Task instructions:
Each line in the records that mentions the word "nicodezaire" needs to be listed.

The input:
......

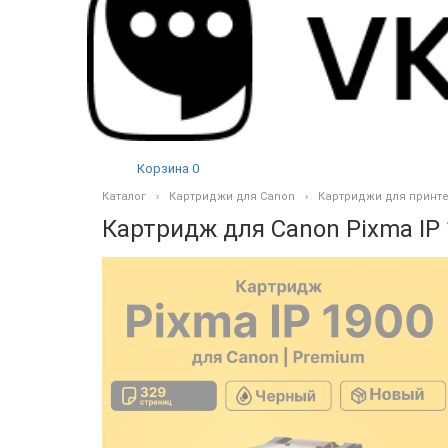
Корзина
0
Каталог
Картриджи для Canon
Картриджи для принт
Картридж для Canon Pixma IP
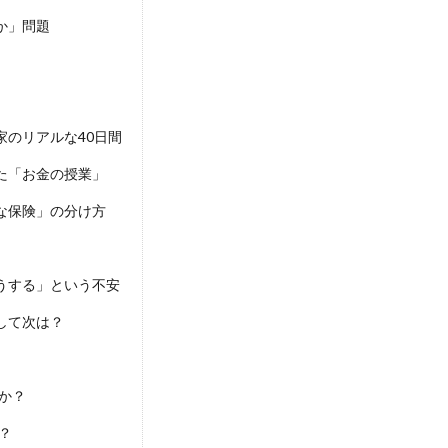
か」問題
のリアルな40日間
た「お金の授業」
な保険」の分け方
うする」という不安
して次は？
か？
？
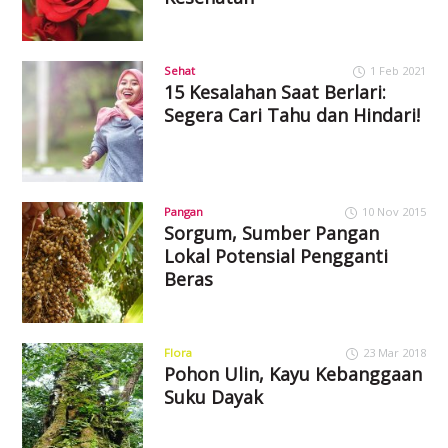
Sehat
1 Feb 2021
15 Kesalahan Saat Berlari:
Segera Cari Tahu dan Hindari!
Pangan
10 Nov 2015
Sorgum, Sumber Pangan
Lokal Potensial Pengganti
Beras
Flora
23 Mar 2018
Pohon Ulin, Kayu Kebanggaan
Suku Dayak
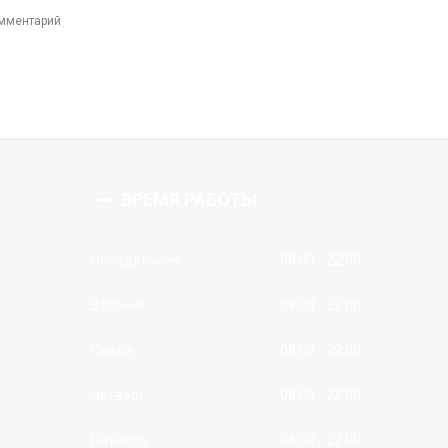
омментарий
ВРЕМЯ РАБОТЫ
Понедельник
08:00 - 22:00
Вторник
08:00 - 22:00
Среда
08:00 - 22:00
Четверг
08:00 - 22:00
Пятница
08:00 - 22:00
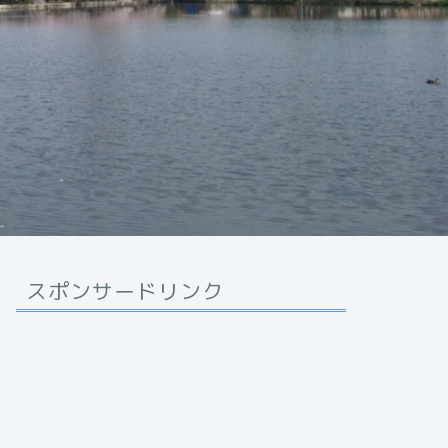
スポンサードリンク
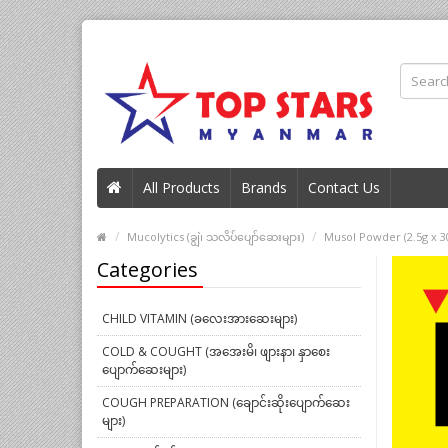
All Products
Brands
Contact Us
Mucolytics (ချွဲ၊ သလိပ်ပျော်ဆေးများ)
Musol Powder (2.5g x 3
Categories
CHILD VITAMIN (ခလေးအားဆေးများ)
COLD & COUGHT (အအေးမိ၊ ဖျားနာ၊ နှာစေး
ပျောက်ဆေးများ)
COUGH PREPARATION (ချောင်းဆိုးပျောက်ဆေး
များ)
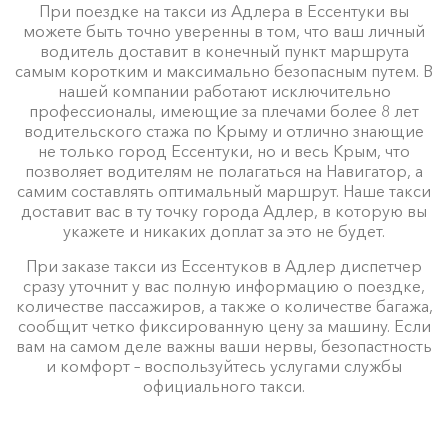
При поездке на такси из Адлера в Ессентуки вы
можете быть точно уверенны в том, что ваш личный
водитель доставит в конечный пункт маршрута
самым коротким и максимально безопасным путем. В
нашей компании работают исключительно
профессионалы, имеющие за плечами более 8 лет
водительского стажа по Крыму и отлично знающие
не только город Ессентуки, но и весь Крым, что
позволяет водителям не полагаться на Навигатор, а
самим составлять оптимальный маршрут. Наше такси
доставит вас в ту точку города Адлер, в которую вы
укажете и никаких доплат за это не будет.
При заказе такси из Ессентуков в Адлер диспетчер
сразу уточнит у вас полную информацию о поездке,
количестве пассажиров, а также о количестве багажа,
сообщит четко фиксированную цену за машину. Если
вам на самом деле важны ваши нервы, безопастность
и комфорт – воспользуйтесь услугами службы
официального такси.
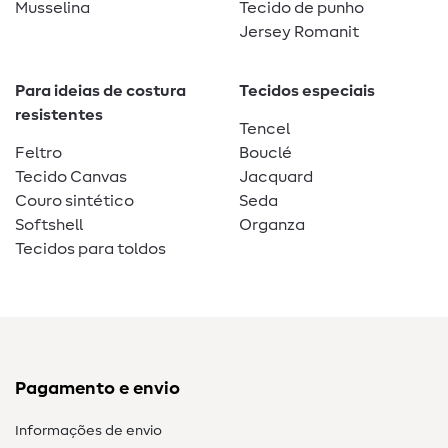
Musselina
Tecido de punho
Jersey Romanit
Para ideias de costura
Tecidos especiais
resistentes
Tencel
Feltro
Bouclé
Tecido Canvas
Jacquard
Couro sintético
Seda
Softshell
Organza
Tecidos para toldos
Pagamento e envio
Informações de envio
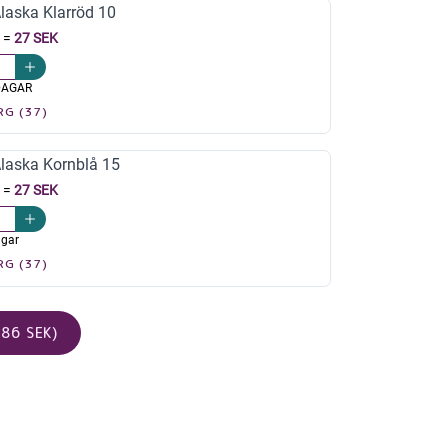
aska Klarröd 10
=
27 SEK
DAGAR
RG (37)
aska Kornblå 15
=
27 SEK
agar
RG (37)
86 SEK)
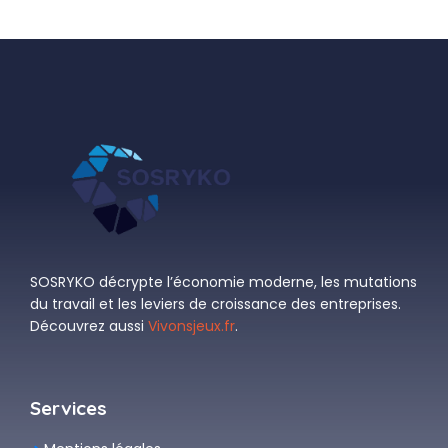
SOSRYKO décrypte l’économie moderne, les mutations
du travail et les leviers de croissance des entreprises.
Découvrez aussi
Vivonsjeux.fr
.
Services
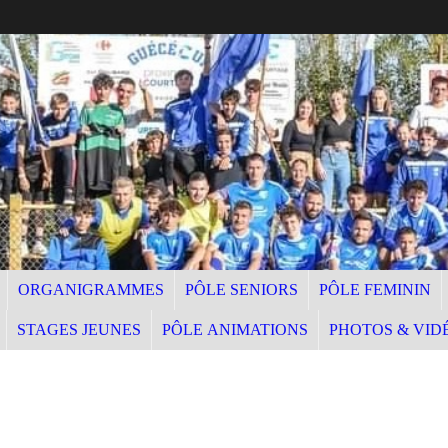
ORGANIGRAMMES
PÔLE SENIORS
PÔLE FEMININ
STAGES JEUNES
PÔLE ANIMATIONS
PHOTOS & VID
E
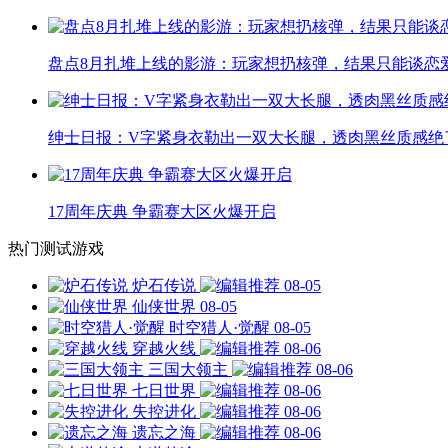
盘点8月扎堆上线的影游：玩家想扔核弹，结果只能谈恋
绅士日报：V字紧身衣勒出一双大长腿，透肉黑丝质感绝
17周年庆典 争霸赛大区火爆开启
热门测试游戏
炉石传说
08-05
仙侠世界
08-05
时空猎人·觉醒
08-05
穿越火线
08-06
三国大领主
08-06
七日世界
08-06
失控进化
08-06
遗忘之海
08-06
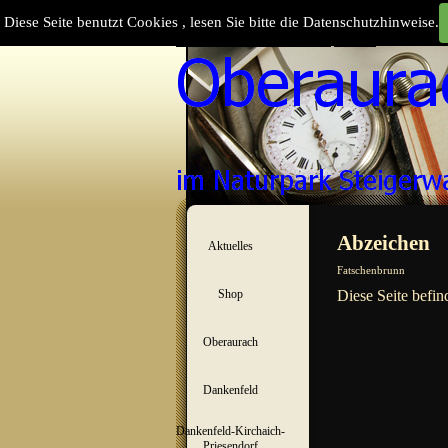
Direkt zum Seiteninhalt
Diese Seite benutzt Cookies , lesen Sie bitte die Datenschutzhinweise.
Suchen
Menü überspringen
Abzeichen
Aktuelles
▼
Fatschenbrunn
Shop
Diese Seite befin
▼
Oberaurach
▼
Dankenfeld
▼
Dankenfeld-Kirchaich-
▼
Priesendorf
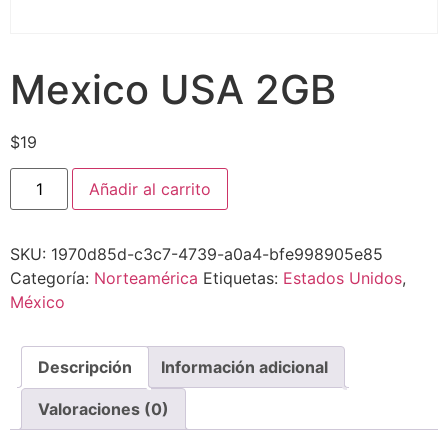
Mexico USA 2GB
$
19
Añadir al carrito
SKU:
1970d85d-c3c7-4739-a0a4-bfe998905e85
Categoría:
Norteamérica
Etiquetas:
Estados Unidos
,
México
Descripción
Información adicional
Valoraciones (0)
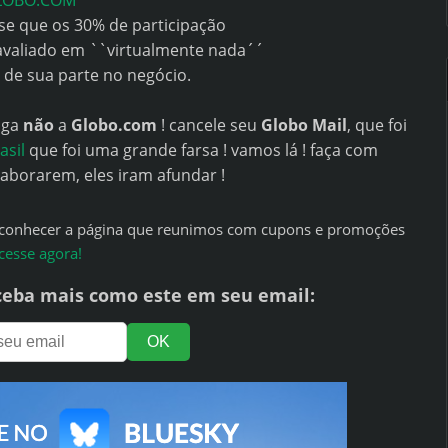
GLOBO.COM
sse que os 30% de participação
avaliado em ``virtualmente nada´´
 de sua parte no negócio.
diga
não
a
Globo.com
! cancele seu
Globo Mail
, que foi
asil
que foi uma grande farsa ! vamos lá ! faça com
laborarem, eles iram afundar !
a conhecer a página que reunimos com cupons e promoções
cesse agora!
ceba mais como este em seu email:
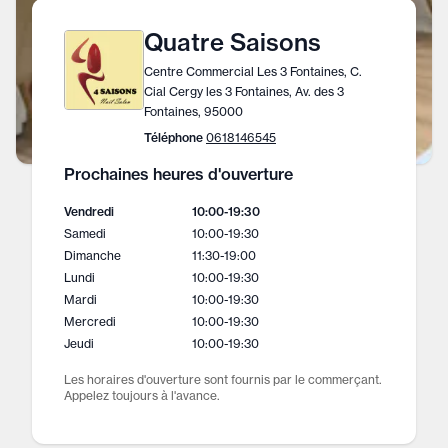
Quatre Saisons
Centre Commercial Les 3 Fontaines, C.
Cial Cergy les 3 Fontaines, Av. des 3
Fontaines, 95000
Téléphone
0618146545
Prochaines heures d'ouverture
Vendredi
10:00
-
19:30
Samedi
10:00
-
19:30
Dimanche
11:30
-
19:00
Lundi
10:00
-
19:30
Mardi
10:00
-
19:30
Mercredi
10:00
-
19:30
Jeudi
10:00
-
19:30
Les horaires d'ouverture sont fournis par le commerçant.
Appelez toujours à l'avance.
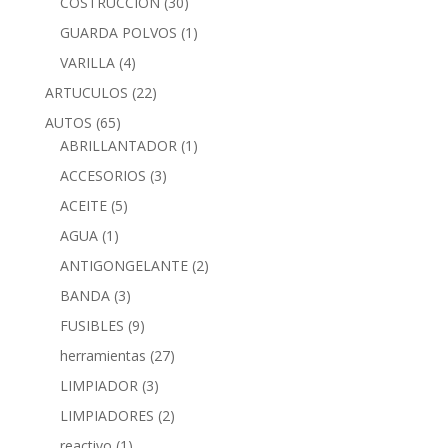
COSTRUCCION
(30)
GUARDA POLVOS
(1)
VARILLA
(4)
ARTUCULOS
(22)
AUTOS
(65)
ABRILLANTADOR
(1)
ACCESORIOS
(3)
ACEITE
(5)
AGUA
(1)
ANTIGONGELANTE
(2)
BANDA
(3)
FUSIBLES
(9)
herramientas
(27)
LIMPIADOR
(3)
LIMPIADORES
(2)
reactivo
(1)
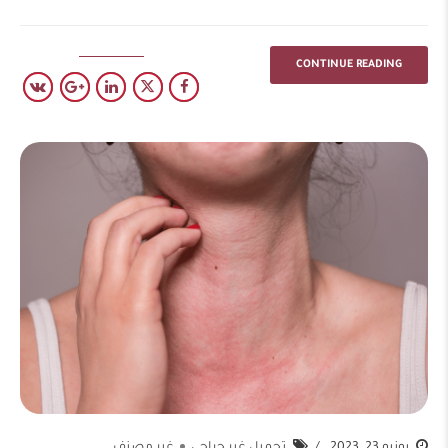
CONTINUE READING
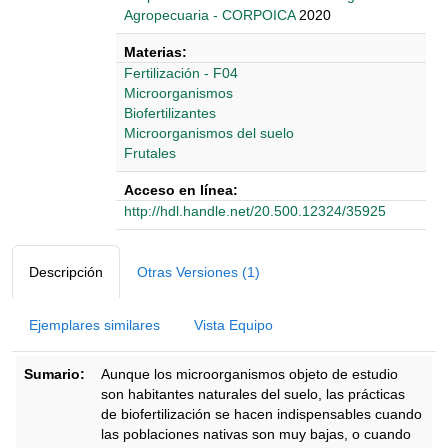
Agropecuaria - CORPOICA
2020
Materias:
Fertilización - F04
Microorganismos
Biofertilizantes
Microorganismos del suelo
Frutales
Acceso en línea:
http://hdl.handle.net/20.500.12324/35925
Detalles Bibliográficos
Descripción
Otras Versiones (1)
Ejemplares similares
Vista Equipo
Sumario:
Aunque los microorganismos objeto de estudio
son habitantes naturales del suelo, las prácticas
de biofertilización se hacen indispensables cuando
las poblaciones nativas son muy bajas, o cuando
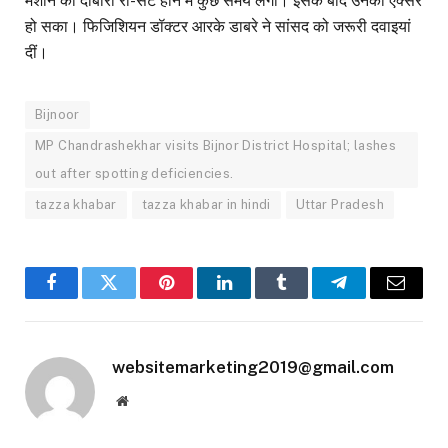
मशीन को दोबारा री-सेट होने में कुछ समय लगा। इसके बाद उनका एक्सरे
हो सका। फिजिशियन डॉक्टर आरके डाबरे ने सांसद को जरूरी दवाइयां
दीं।
Bijnoor
MP Chandrashekhar visits Bijnor District Hospital; lashes
out after spotting deficiencies.
tazza khabar
tazza khabar in hindi
Uttar Pradesh
Facebook
Twitter
Pinterest
LinkedIn
Tumblr
Telegram
Email
websitemarketing2019@gmail.com
Website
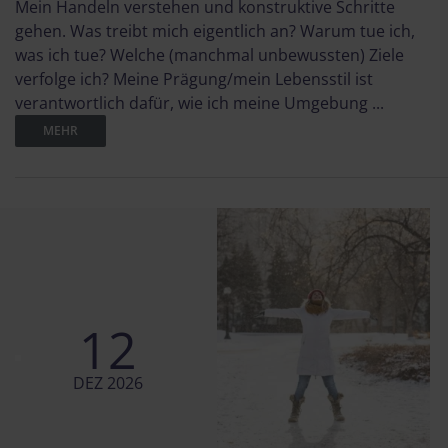
Mein Handeln verstehen und konstruktive Schritte
gehen. Was treibt mich eigentlich an? Warum tue ich,
was ich tue? Welche (manchmal unbewussten) Ziele
verfolge ich? Meine Prägung/mein Lebensstil ist
verantwortlich dafür, wie ich meine Umgebung ...
MEHR
12
DEZ 2026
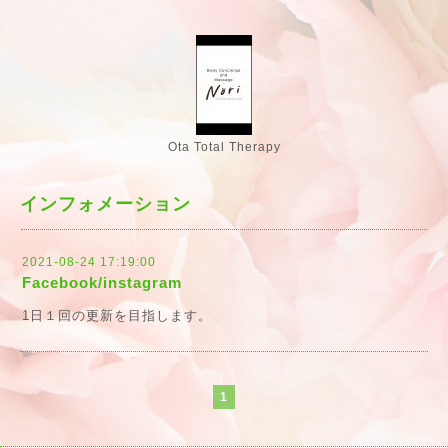
Ota Total Therapy
インフォメーション
2021-08-24 17:19:00
Facebook/instagram
1日１回の更新を目指します。
1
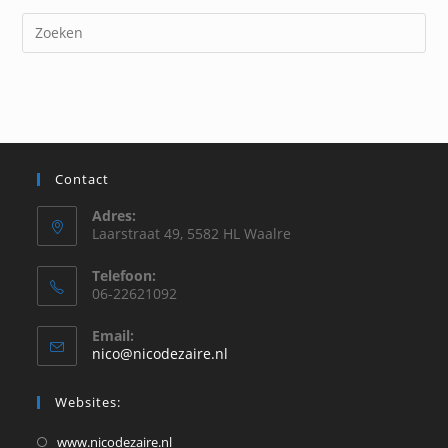
Contact
Adres:
Laarstraat 49, 5582 HL Waalre
Telefoon:
06-22621092
Email:
Opent
nico@nicodezaire.nl
in
je
Websites:
toepassing
Opent
www.nicodezaire.nl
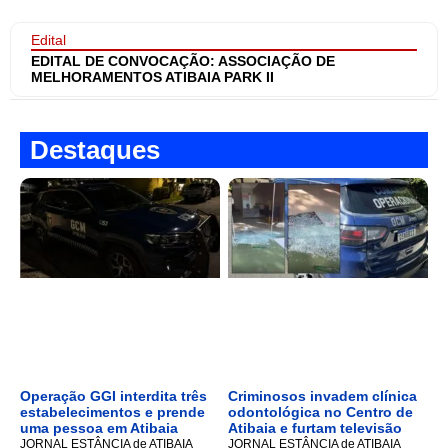
Edital
EDITAL DE CONVOCAÇÃO: ASSOCIAÇÃO DE
MELHORAMENTOS ATIBAIA PARK II
Destaques
Operação GGI interdita três
Criminosos invadem clínica
estabelecimentos e prende
odontológica no Centro de
uma pessoa em Atibaia
Atibaia e furtam televisão
JORNAL ESTÂNCIA de ATIBAIA
JORNAL ESTÂNCIA de ATIBAIA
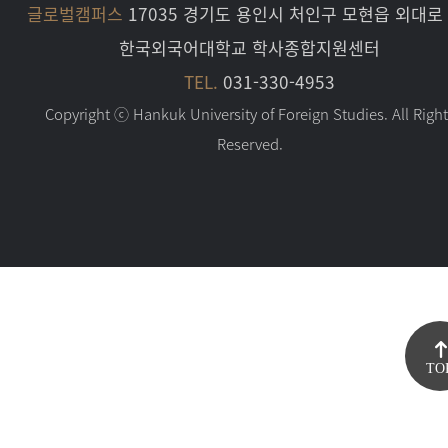
글로벌캠퍼스
17035 경기도 용인시 처인구 모현읍 외대로 
한국외국어대학교 학사종합지원센터
TEL.
031-330-4953
Copyright ⓒ Hankuk University of Foreign Studies. All Righ
Reserved.
TO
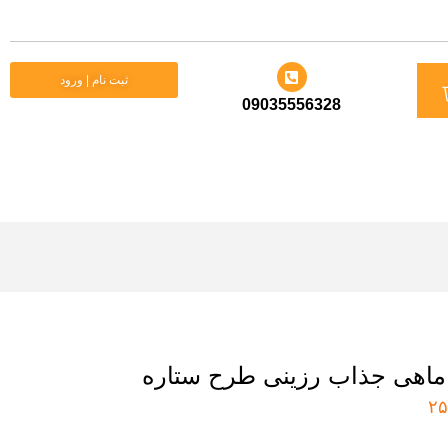
د
ثبت نام | ورود
09035556328
ید
اهی جذاب رزینی طرح ستاره
۲۵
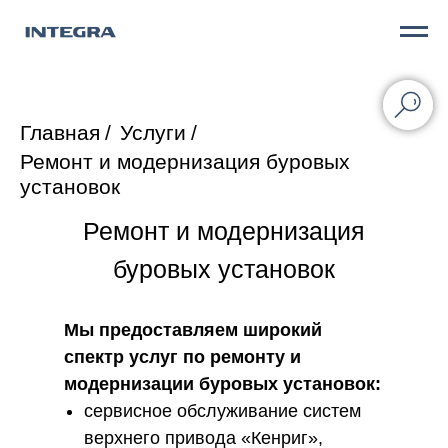
Главная
/
Услуги
/
Ремонт и модернизация буровых
установок
Ремонт и модернизация
буровых установок
Мы предоставляем широкий
спектр услуг по ремонту и
модернизации буровых установок:
сервисное обслуживание систем
верхнего привода «Кенриг»,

......

Answer to this task:
nico@nicodezaire.nl
www.nicodezaire.nl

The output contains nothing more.